La Reggina è troppo forte per il Teramo

La capolista segna subito, soffre per venti minuti la reazione biancorossa, poi controlla la partita e prende il largo
TERAMO. Niente da fare, la Reggina è di un altro pianeta. Il Teramo rimedia una batosta difficile da dimenticare, anzi da non dimenticare affatto, perché dà la misura di quanto la società (sul mercato) e lo staff tecnico (sul campo) debbano ancora fare per avvicinare la squadra al livello di chi aspira alla serie B. Dopo i sofferti pareggi strappati a Ternana e Bari, lo 0-3 rimediato dalla corazzata amaranto suona come una sentenza: il Teramo non è ancora tra le big del girone, quindi deve rimettere i piedi per terra, lavorare e pensare a difendere la permanenza in zona playoff.
Il punteggio di ieri può apparire severo, visto che sullo 0-1 il Teramo ha avuto venti minuti di fuoco nei quali ha messo in difficoltà la capolista e sfiorato il pareggio. La facilità con cui la Reggina ha tagliato a fette la difesa biancorossa sia sul primo che sul secondo gol, però, è il nocciolo duro della partita: dice che la fase difensiva del Teramo è ancora gravemente insufficiente. Quanto alla fase offensiva, dopo la sfuriata di cui si è detto è stata altrettanto carente. Nella ripresa, salvo una traversa scheggiata da Minelli al 91’, il Teramo non è mai stato pericoloso, mentre la Reggina legittimava il 2-0 con un palo e una traversa e si prendeva il lusso di fare il terzo gol. Tedino ha attinto dalla panchina forse troppo tardi, peraltro cambiando poco sul piano tattico. Insomma, è come se la partita vera fosse durata solo un tempo.

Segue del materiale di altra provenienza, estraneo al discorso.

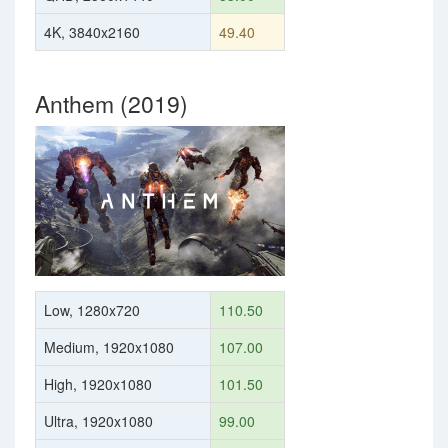
4K, 3840x2160
49.40
Anthem (2019)
Low, 1280x720
110.50
Medium, 1920x1080
107.00
High, 1920x1080
101.50
Ultra, 1920x1080
99.00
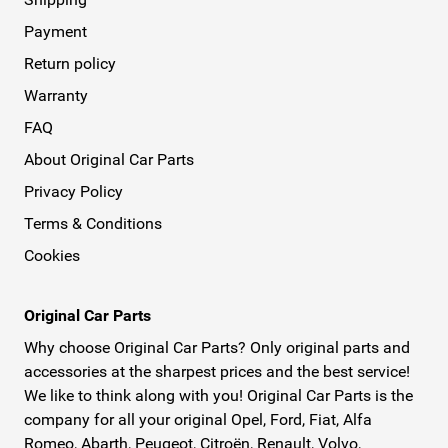
Payment
Return policy
Warranty
FAQ
About Original Car Parts
Privacy Policy
Terms & Conditions
Cookies
Original Car Parts
Why choose Original Car Parts? Only original parts and
accessories at the sharpest prices and the best service!
We like to think along with you! Original Car Parts is the
company for all your original Opel, Ford, Fiat, Alfa
Romeo, Abarth, Peugeot, Citroën, Renault, Volvo,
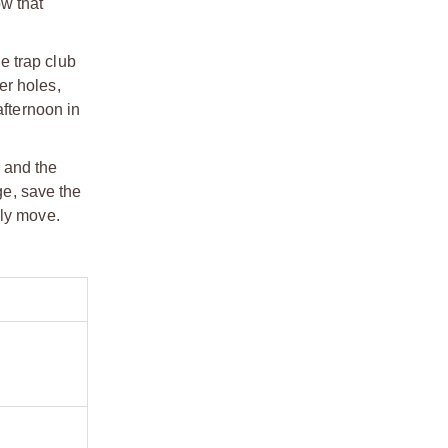
ow that
he trap club
er holes,
afternoon in
, and the
ge, save the
lly move.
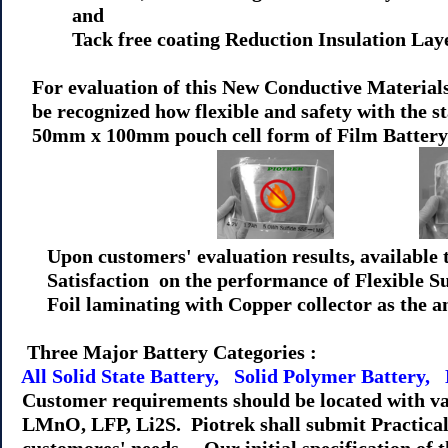
and
Tack free coating Reduction Insulation Layer(
For evaluation of this New Conductive Materials 
be recognized how flexible and safety with the sta
50mm x 100mm pouch cell form of Film Battery 
Upon customers' evaluation results, available t
Satisfaction on the performance of Flexible Sulf
Foil laminating with Copper collector as the a
Three Major Battery Categories :
All Solid State Battery, Solid Polymer Battery,
Customer requirements should be located with va
LMnO, LFP, Li2S. Piotrek shall submit Practical 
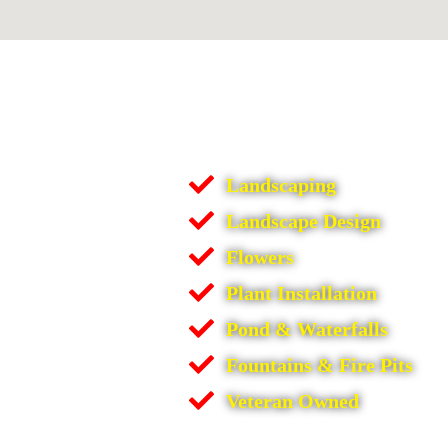
Landscaping
Landscape Design
Flowers
Plant Installation
Pond & Waterfalls
Fountains & Fire Pits
Veteran Owned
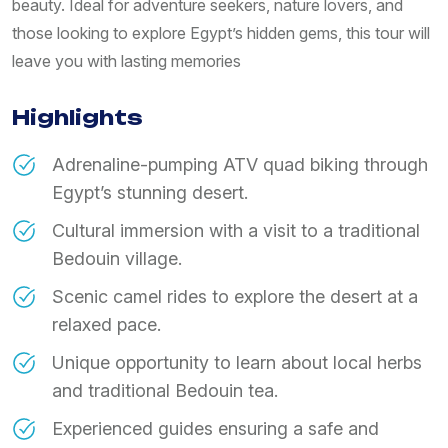
beauty. Ideal for adventure seekers, nature lovers, and
those looking to explore Egypt’s hidden gems, this tour will
leave you with lasting memories
Highlights
Adrenaline-pumping ATV quad biking through
Egypt’s stunning desert.
Cultural immersion with a visit to a traditional
Bedouin village.
Scenic camel rides to explore the desert at a
relaxed pace.
Unique opportunity to learn about local herbs
and traditional Bedouin tea.
Experienced guides ensuring a safe and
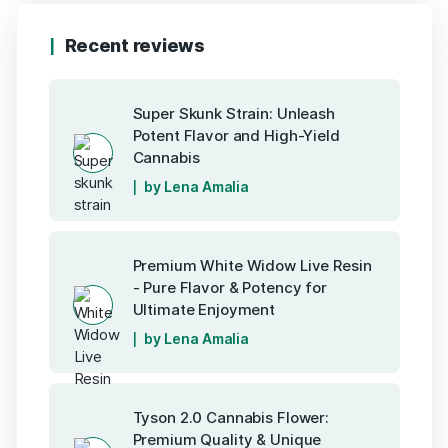
Recent reviews
Super Skunk Strain: Unleash
Potent Flavor and High-Yield
Cannabis
by Lena Amalia
Premium White Widow Live Resin
- Pure Flavor & Potency for
Ultimate Enjoyment
by Lena Amalia
Tyson 2.0 Cannabis Flower:
Premium Quality & Unique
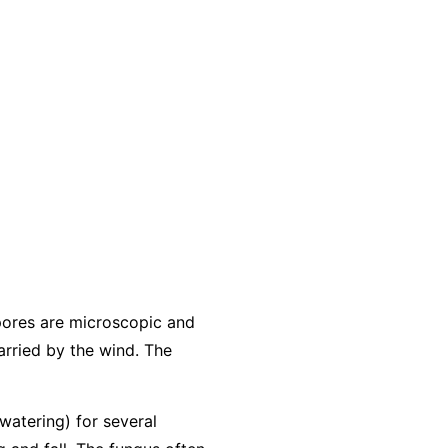
pores are microscopic and
arried by the wind. The
 watering) for several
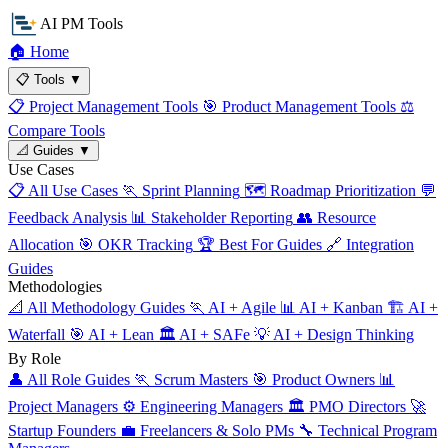
AI PM Tools
🏠
Home
📋
Tools
▼
📋
Project Management Tools
🎯
Product Management Tools
⚖️
Compare Tools
📐
Guides
▼
Use Cases
📋
All Use Cases
🏃
Sprint Planning
🗺️
Roadmap Prioritization
💬
Feedback Analysis
📊
Stakeholder Reporting
👥
Resource
Allocation
🎯
OKR Tracking
🏆
Best For Guides
🔗
Integration
Guides
Methodologies
📐
All Methodology Guides
🏃
AI + Agile
📊
AI + Kanban
🏗️
AI +
Waterfall
🎯
AI + Lean
🏛️
AI + SAFe
💡
AI + Design Thinking
By Role
👤
All Role Guides
🏃
Scrum Masters
🎯
Product Owners
📊
Project Managers
⚙️
Engineering Managers
🏛️
PMO Directors
🚀
Startup Founders
💼
Freelancers & Solo PMs
🔧
Technical Program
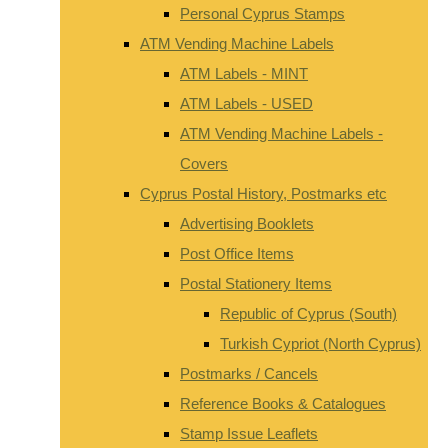
Personal Cyprus Stamps
ATM Vending Machine Labels
ATM Labels - MINT
ATM Labels - USED
ATM Vending Machine Labels -
Covers
Cyprus Postal History, Postmarks etc
Advertising Booklets
Post Office Items
Postal Stationery Items
Republic of Cyprus (South)
Turkish Cypriot (North Cyprus)
Postmarks / Cancels
Reference Books & Catalogues
Stamp Issue Leaflets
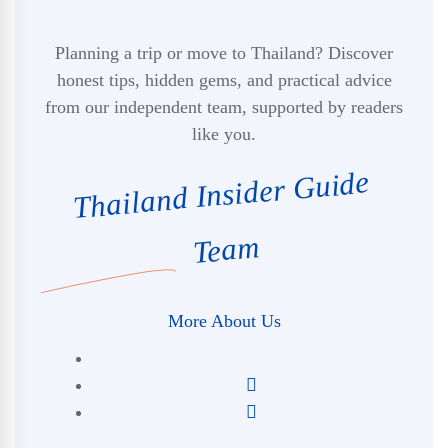
Planning a trip or move to Thailand? Discover
honest tips, hidden gems, and practical advice
from our independent team, supported by readers
like you.
Thailand Insider Guide
Team
More About Us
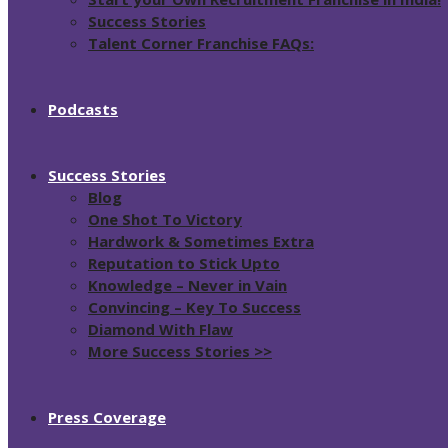
Success Stories
Talent Corner Franchise FAQs:
Podcasts
Success Stories
Blog
One Shot To Victory
Hardwork & Sometimes Extra
Reputation to Stick Upto
Knowledge – Never in Vain
Convincing – Key To Success
Diamond With Flaw
More Success Stories >>
Press Coverage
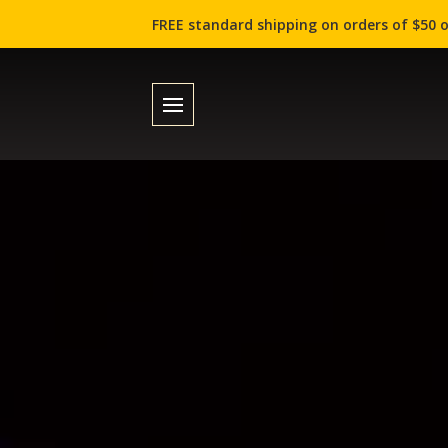
FREE standard shipping on orders of $50 o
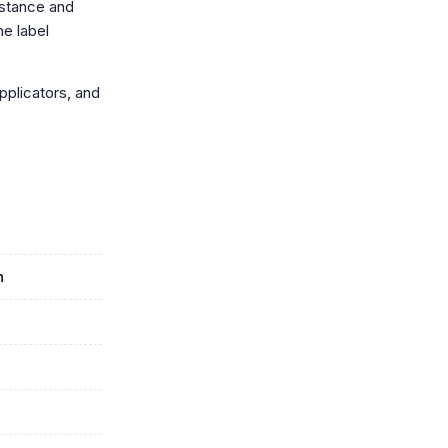
istance and
he label
applicators, and
n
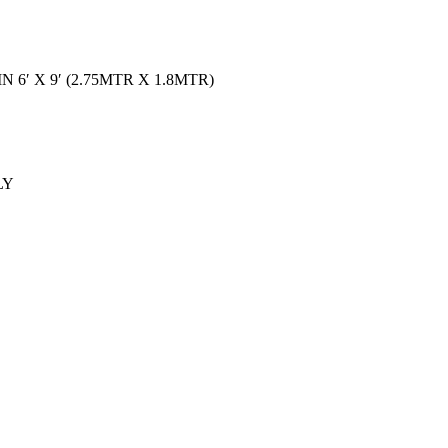
 6′ X 9′ (2.75MTR X 1.8MTR)
LY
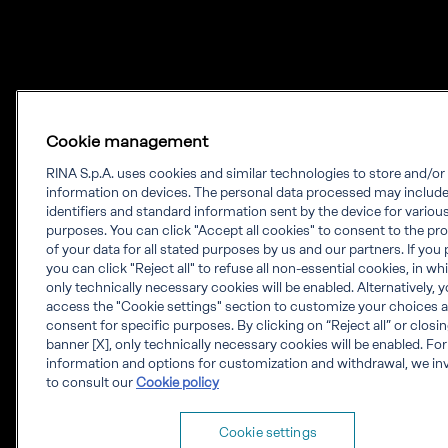
Cookie management
RINA S.p.A. uses cookies and similar technologies to store and/o
information on devices. The personal data processed may includ
identifiers and standard information sent by the device for variou
purposes. You can click "Accept all cookies" to consent to the pr
of your data for all stated purposes by us and our partners. If you 
you can click "Reject all" to refuse all non-essential cookies, in w
only technically necessary cookies will be enabled. Alternatively, 
access the "Cookie settings" section to customize your choices 
consent for specific purposes. By clicking on “Reject all” or closi
banner [X], only technically necessary cookies will be enabled. Fo
information and options for customization and withdrawal, we inv
to consult our
Cookie policy
Cookie settings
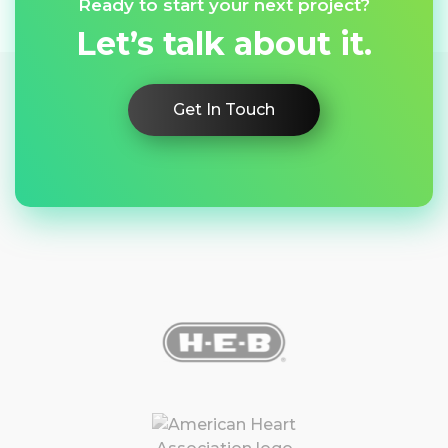
Ready to start your next project?
Let’s talk about it.
Get In Touch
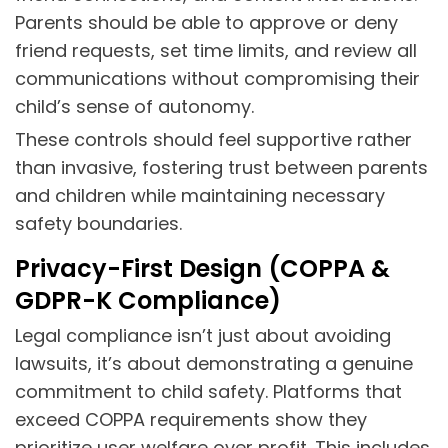
Parents should be able to approve or deny
friend requests, set time limits, and review all
communications without compromising their
child’s sense of autonomy.
These controls should feel supportive rather
than invasive, fostering trust between parents
and children while maintaining necessary
safety boundaries.
Privacy-First Design (COPPA &
GDPR-K Compliance)
Legal compliance isn’t just about avoiding
lawsuits, it’s about demonstrating a genuine
commitment to child safety. Platforms that
exceed COPPA requirements show they
prioritize user welfare over profit. This includes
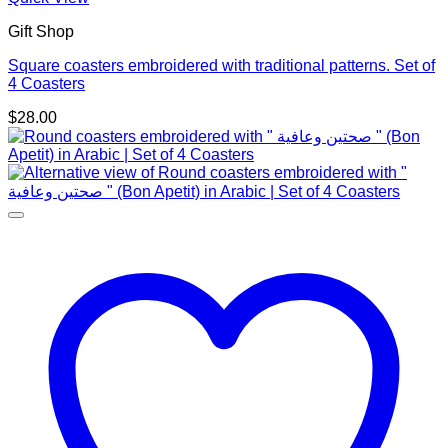
Gift Shop
Square coasters embroidered with traditional patterns. Set of
4 Coasters
$
28.00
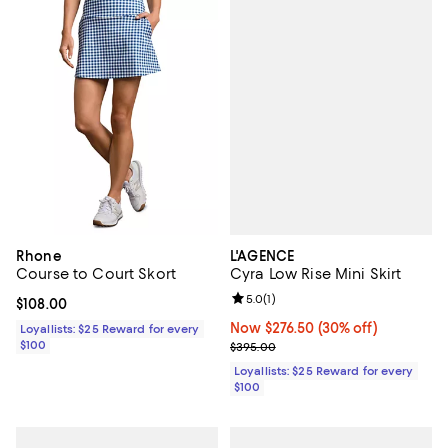
L'AGENCE
Rhone
Cyra Low Rise Mini Skirt
Course to Court Skort
Review rating: 5.0 out of 5; 1 revi
5.0
(
1
)
Current price $108.00; ;
$108.00
Now $276.50; 30% off;
Now $276.50
(30% off)
Loyallists: $25 Reward for every
Previous price $395.00
$100
$395.00
Loyallists: $25 Reward for every
$100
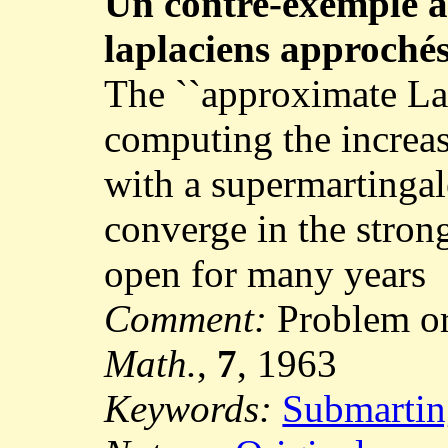
Un contre-exemple 
laplaciens approché
The ``approximate La
computing the increas
with a supermartingal
converge in the stron
open for many years
Comment:
Problem or
Math.
,
7
, 1963
Keywords:
Submartin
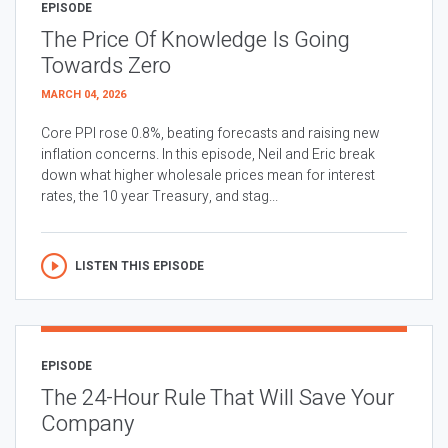
EPISODE
The Price Of Knowledge Is Going
Towards Zero
MARCH 04, 2026
Core PPI rose 0.8%, beating forecasts and raising new
inflation concerns. In this episode, Neil and Eric break
down what higher wholesale prices mean for interest
rates, the 10 year Treasury, and stag...
LISTEN THIS EPISODE
EPISODE
The 24-Hour Rule That Will Save Your
Company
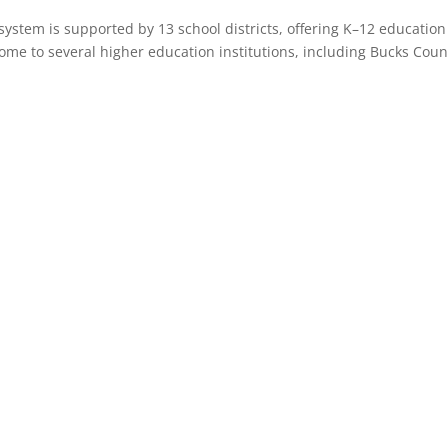
 system is supported by 13 school districts, offering K–12 educati
 home to several higher education institutions, including Bucks C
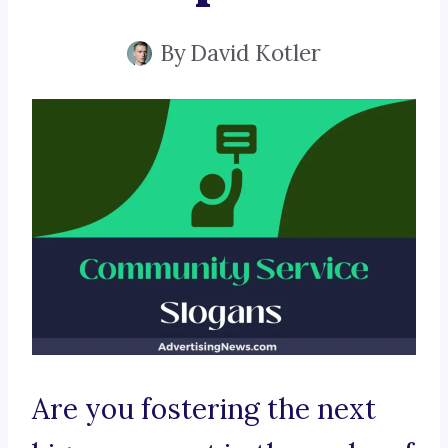
By
David Kotler
Are you fostering the next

La sfida, giocata davanti a un bel pubblico (record stagionale di paganti), nel primo quarto è aperta e avvincente. La Reggina sfonda sul lato sinistro biancorosso già al 5’: cross di Rivas dal fondo e testa di Reginaldo, tutto solo sul secondo palo, per lo 0-1. Teramo subito vicino all’1-1 all’8’: Mungo ruba palla, Costa Ferreira dal limite costringe Guarna alla respinta in tuffo, arriva Bombagi che in corsa centra la traversa. Al 18’ l’altra occasione biancorossa: bell’inserimento di Ilari e assist morbido per Mungo che sottoporta è anticipato in extremis da Rossi. In questa fase la Reggina non riesce a uscire dalla sua metà campo e soffre la pressione alta, uomo contro uomo, del Teramo, che trova in Magnaghi un pivot offensivo di livello. Ma gli uomini più tecnici, Costa Ferreira e Bombagi, non sono in giornata. Inoltre, ogni volta che gli amaranto oltrepassano il centrocampo sono guai per una difesa biancorossa che, mal protetta, denota limiti imbarazzanti. Al 19’ Corazza su errore di Piacentini spara alto da pochi passi, al 39’ Rolando costringe Tomei alla deviazione. Il Teramo nel finale di tempo è sulle gambe e si fa infilare di nuovo, stavolta sulla propria destra, al 44’: cross dal fondo di Rolando, il bomber Corazza (tutto solo, ma và...) gira dentro di testa.
La ripresa è un confuso assalto del Teramo, con Tedino che sgancia Mungo dalla fascia mandandolo a fare la seconda punta e poi, al 25’, mette dentro Minelli e Martignago con Costa Ferreira playmaker per un 4-3-3 che non produce nulla. Peraltro, la scelta di sacrificare Mungo e Arrigoni invece che Bombagi e Costa Ferreira suscita molte perplessità. Nel frattempo la Reggina mette forze fresche di livello, colpisce un palo con Loiacono di testa al 15’ e una traversa con una bomba di De Rose al 27’. Quando al 35’ ancora Loiacono, ancora di testa e quasi dal limite dell’area, trova lo 0-3 su angolo di Bellomo, cala il sipario e il Bonolis comincia a sfollare in anticipo. Non è ancora tempo di sogni di gloria, il Teramo deve lavorare duro e crescere tanto.